* **ABOUT THIS TASK**
Every entry below should be printed exactly.

* **RECORDS SUPPLIED**
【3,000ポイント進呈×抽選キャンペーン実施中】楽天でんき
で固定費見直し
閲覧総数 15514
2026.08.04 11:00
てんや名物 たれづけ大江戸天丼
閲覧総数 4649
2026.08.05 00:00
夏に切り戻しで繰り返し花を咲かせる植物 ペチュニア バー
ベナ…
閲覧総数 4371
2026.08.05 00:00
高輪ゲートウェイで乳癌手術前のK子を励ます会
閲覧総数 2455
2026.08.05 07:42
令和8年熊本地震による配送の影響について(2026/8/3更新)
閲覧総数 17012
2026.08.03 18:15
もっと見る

* **RESULT FOR THIS EXERCISE**
【3,000ポイント進呈×抽選キャンペーン実施中】楽天でんき
で固定費見直し
閲覧総数 15514
2026.08.04 11:00
てんや名物 たれづけ大江戸天丼
閲覧総数 4649
2026.08.05 00:00
夏に切り戻しで繰り返し花を咲かせる植物 ペチュニア バー
ベナ…
閲覧総数 4371
2026.08.05 00:00
高輪ゲートウェイで乳癌手術前のK子を励ます会
閲覧総数 2455
2026.08.05 07:42
令和8年熊本地震による配送の影響について(2026/8/3更新)
閲覧総数 17012
2026.08.03 18:15
もっと見る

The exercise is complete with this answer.